Abdulla Qahhor started his writing career in 1924 by writing short stories. He began publishing his work in 1925 and went on to work as a writer for many different Uzbek-language periodicals, such as Qizil Oʻzbekiston (Red Uzbekistan), Mushtum (Fist), Yangi Farg‘ona (New Ferghana) under many different pseudonyms and pen names, including Norin shilpiq, Sarimsoq, E-Boy, Erkaboy, Gina, Gulyor, Mavlono Kufur, and Nish.

From 1934 to 1937, he worked as secretary of the Sovet adabiyoti (Soviet Literature) magazine, and from 1938 to 1950, he worked as an editor and translator at the State Publishing House of Uzbekistan.

His first poem, "Oy kuyganda" ("When the Moon Burns"), was published in Mushtum in 1924. Following the release of his first story, "Boshsiz odam" ("The Headless Man") (1929), Qahhor concentrated on prose writing. His first book, Qishloq hukmi ostida (Under the Rule of the Village), was published in 1932. His first collection of stories, Olam yasharadi (The World Becomes Young), was published in 1933.

Qahhor's stories "Asror bobo" ("Grandpa Asror"), "Dardaqdan chiqqan qahramon" ("A Hero from Dardaq"), "Kampirlar sim qoqdi" ("Old Women Rang"), "Xotinlar" ("Women"), and "Oltin yulduz" ("The Golden Star") depict the courage of Uzbek soldiers and the hard work of Uzbek workers during the Soviet-German war against Nazi Germany and its allies.

Qahhor's other novels and stories include Sarob (Mirage) (1935), Oʻgʻri (The Thief) (1936), Bemor (The Patient) (1936), Qoʻshchinor chiroqlari (The Lights of Qoʻshchinor) (1951), Oʻtmishdan ertaklar (Stories from the Past) (1965), Muhabbat (Love) (1968), Mahalla (Neighborhood), Millatchilar (Nationalists), and others.
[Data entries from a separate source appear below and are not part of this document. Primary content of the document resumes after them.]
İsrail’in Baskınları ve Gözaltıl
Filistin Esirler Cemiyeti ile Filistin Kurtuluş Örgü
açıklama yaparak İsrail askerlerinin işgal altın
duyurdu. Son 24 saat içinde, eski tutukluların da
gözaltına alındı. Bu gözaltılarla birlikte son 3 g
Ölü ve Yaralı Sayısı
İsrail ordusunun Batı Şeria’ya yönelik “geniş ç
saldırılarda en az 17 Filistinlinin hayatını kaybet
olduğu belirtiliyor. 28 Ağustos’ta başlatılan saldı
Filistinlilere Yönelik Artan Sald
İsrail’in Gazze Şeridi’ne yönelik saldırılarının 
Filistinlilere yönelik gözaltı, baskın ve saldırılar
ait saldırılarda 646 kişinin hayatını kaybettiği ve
He is also known for his plays Shohi soʻzana (Silk Suzani) (1950), Ogʻriq tishlar (Hurting Teeth) (1954), Tobutdan tovush (A Sound from the Coffin) (1962), and Ayajonlarim (My Dear Mothers) (1967).
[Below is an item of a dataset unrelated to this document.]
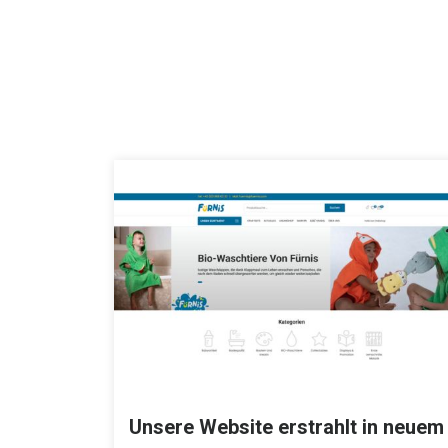
Unsere Website erstrahlt in neuem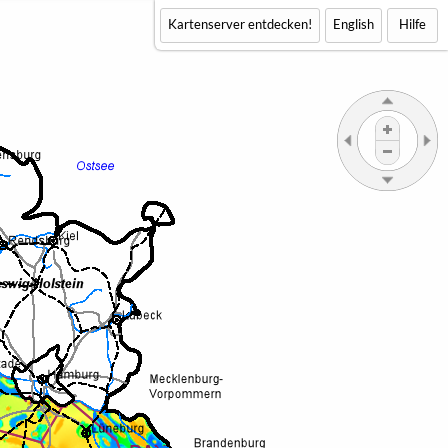
Kartenserver entdecken!
English
Hilfe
Qahhor translated the works of many Russian writers, such as Leo Tolstoy, Alexander Pushkin, Anton Chekhov, and Nikolai Gogol into the Uzbek language. In particular, he translated The Captain's Daughter of Pushkin, Marriage and The Government Inspector of Gogol, and, together with his wife Kibriyo Qahhorova, War and Peace of Leo Tolstoy. While his translations have been widely praised by many authors and critics, some of his earlier translations were criticized for incorrectly conveying the meaning of texts.

==Influence and legacy==
During the Soviet era, Qahhor's works were quite popular in the Baltics. He also influenced numerous Uzbek writers, including Oʻtkir Hoshimov, Erkin Vohidov, and Abdulla Oripov. There is a house-museum dedicated to his memory that was founded in 1987.
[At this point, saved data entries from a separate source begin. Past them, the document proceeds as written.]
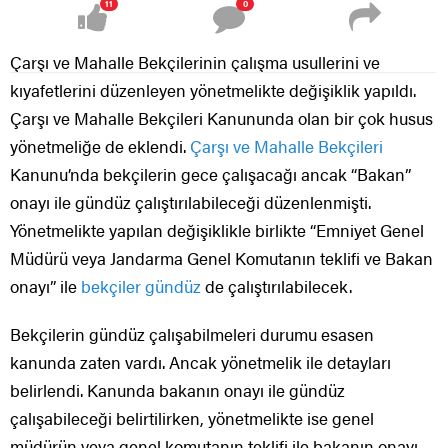
11
0
Çarşı ve Mahalle Bekçilerinin çalışma usullerini ve
kıyafetlerini düzenleyen yönetmelikte değişiklik yapıldı.
Çarşı ve Mahalle Bekçileri Kanununda olan bir çok husus
yönetmeliğe de eklendi.
Çarşı ve Mahalle Bekçileri
Kanunu’nda bekçilerin gece çalışacağı ancak “Bakan”
onayı ile gündüz çalıştırılabileceği düzenlenmişti.
Yönetmelikte yapılan değişiklikle birlikte “Emniyet Genel
Müdürü veya Jandarma Genel Komutanın teklifi ve Bakan
onayı” ile
bekçiler gündüz
de çalıştırılabilecek.
Bekçilerin gündüz çalışabilmeleri durumu esasen
kanunda zaten vardı. Ancak yönetmelik ile detayları
belirlendi. Kanunda bakanın onayı ile gündüz
çalışabileceği belirtilirken, yönetmelikte ise genel
müdürün veya genel komutanın teklifi ile bakanın onayı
Archives show that he issued denunciations of other Uzbek writers to Soviet authorities.

==Awards==
- Stalin prize (1952)
- Three Orders of the Red Banner of Labor (6 December 1951, 16 September 1957, 8 September 1967)
- Order of the Badge of Honor (31 January 1939)
- People's Writer of the Uzbek SSR (8 September 1967)
- State Hamza Prize (1966)
- Order of Outstanding Merit (25 August 2000)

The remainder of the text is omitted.